I'm trying to pass a string parameter that has Korean characters. This causes an error, because Korean characters are apparently not properly encoded/decoded before it is passed to open()
built-in function.
I wrote a command then executed it with os.system()
which is equivalent to running it on the command prompt.
command = 'hwp5txt "C:\\Users\\username\\VSCodeProjects\\myproject\\data_files\\some_folder\\hwp\\2020-01-17_-_한국어가포함된 파일명(2020년도 제1차).hwp"> testdoc.txt'
os.system(command)
This throws an error because Korean characters are not properly decoded.

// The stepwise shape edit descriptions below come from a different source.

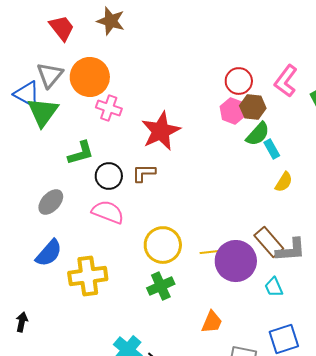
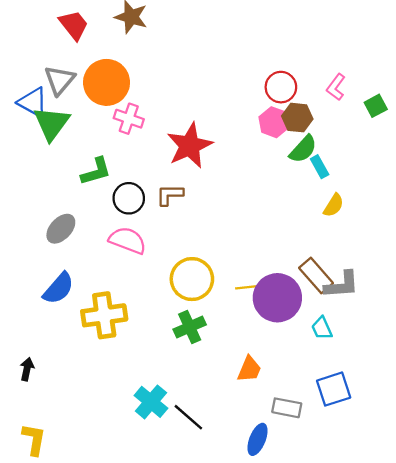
pink L-shape: (286, 81) -> (336, 87), size x0.7

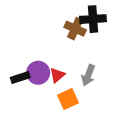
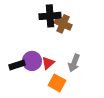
black cross: (93, 19) -> (50, 16), moved
orange square: (68, 99) -> (57, 83), turned -36

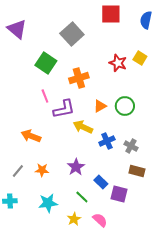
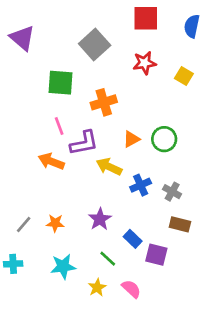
green square: (46, 63) -> (60, 83), turned -30
red star: (118, 63) -> (144, 63), moved, turned -30
orange arrow: (31, 136) -> (51, 161), moved

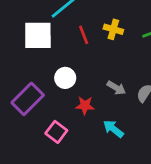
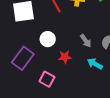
gray arrow: (116, 88) -> (86, 41), turned 32
cyan arrow: (113, 129) -> (95, 64), moved

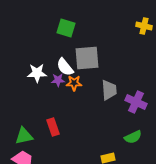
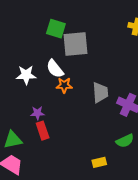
gray square: (87, 58) -> (76, 44), moved
purple star: (58, 80) -> (37, 113), moved

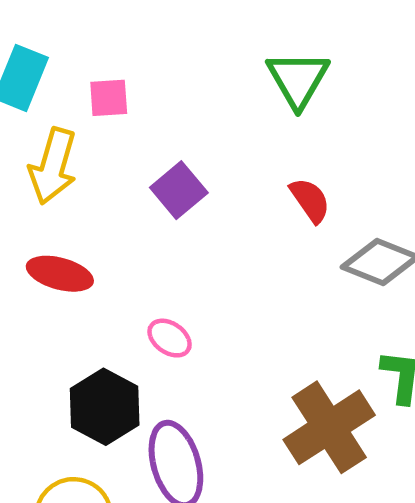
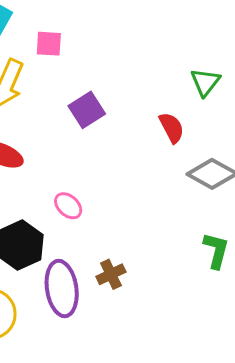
green triangle: (298, 79) -> (205, 82), moved, size x0.7
brown cross: (329, 427) -> (111, 274), moved, size x0.5

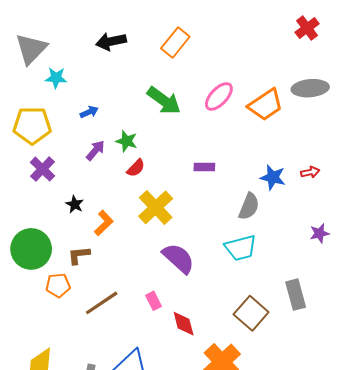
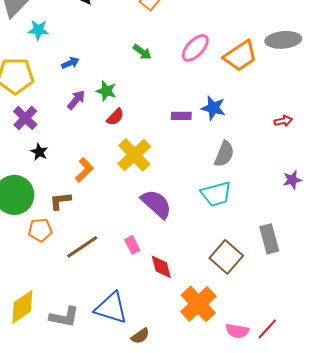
green arrow: (164, 101) -> (142, 52), size x0.6
blue star: (273, 177) -> (213, 108), moved
black star: (75, 204) -> (39, 152), moved

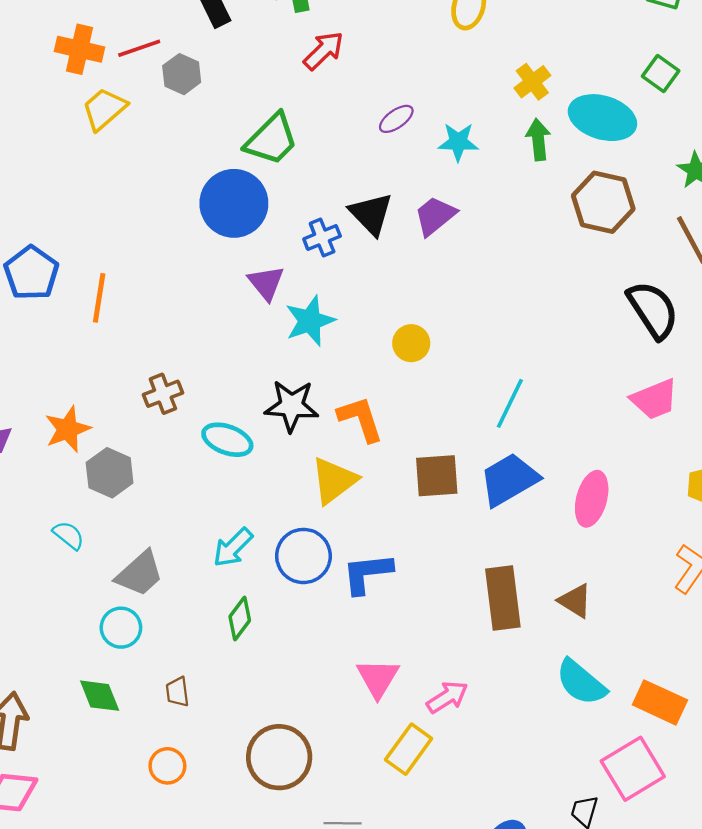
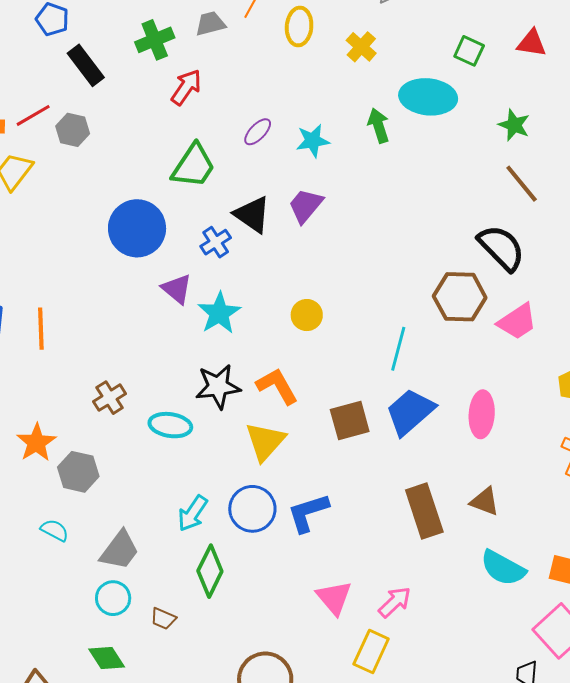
yellow cross: (532, 82) -> (361, 47), moved
green trapezoid: (271, 139) -> (193, 166), moved
brown hexagon: (603, 202) -> (460, 297), moved
green diamond: (240, 618) -> (210, 571), size x1.4
brown trapezoid: (177, 692) -> (163, 619), moved, turned -48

Traceback (most recent call last): File "C:\Users\username\AppData\Local\pypoetry\Cache\virtualenvs\asiae-bok-nlp-xpMr0EW7-py3.7\Scripts\hwp5txt-script.py", line 11, in load_entry_point('pyhwp==0.1b12', 'console_scripts', 'hwp5txt')() File "c:\users\username\appdata\local\pypoetry\cache\virtualenvs\asiae-bok-nlp-xpmr0ew7-py3.7\lib\site-packages\hwp5\hwp5txt.py", line 102, in main
with closing(Hwp5File(hwp5path)) as hwp5file: File "c:\users\username\appdata\local\pypoetry\cache\virtualenvs\asiae-bok-nlp-xpmr0ew7-py3.7\lib\site-packages\hwp5\filestructure.py", line 537, in init stg = Hwp5FileBase(stg) File "c:\users\username\appdata\local\pypoetry\cache\virtualenvs\asiae-bok-nlp-xpmr0ew7-py3.7\lib\site-packages\hwp5\filestructure.py", line 188, in init stg = OleStorage(stg) File "c:\users\username\appdata\local\pypoetry\cache\virtualenvs\asiae-bok-nlp-xpmr0ew7-py3.7\lib\site-packages\hwp5\storage\ole.py", line 35, in init self.impl = impl_class(*args, **kwargs) File "c:\users\uesrname\appdata\local\pypoetry\cache\virtualenvs\asiae-bok-nlp-xpmr0ew7-py3.7\lib\site-packages\hwp5\plat\olefileio.py", line 112, in init if not isOleFile(olefile): File "c:\users\username\appdata\local\pypoetry\cache\virtualenvs\asiae-bok-nlp-xpmr0ew7-py3.7\lib\site-packages\olefile\olefile.py", line 309, in isOleFile with open(filename, 'rb') as fp: OSError: [Errno 22] Invalid argument: 'C:\Users\username\VSCodeProjects\asiae-BOK-nlp\data_files\BOK_minutes\hwp\2020-01-17_-_??????? ???(2020?? ?1?).hwp'
As you can see, OS Error
was raised because the command I sent to the prompt somehow didn't manage to pass the right Korean characters, which is now ?????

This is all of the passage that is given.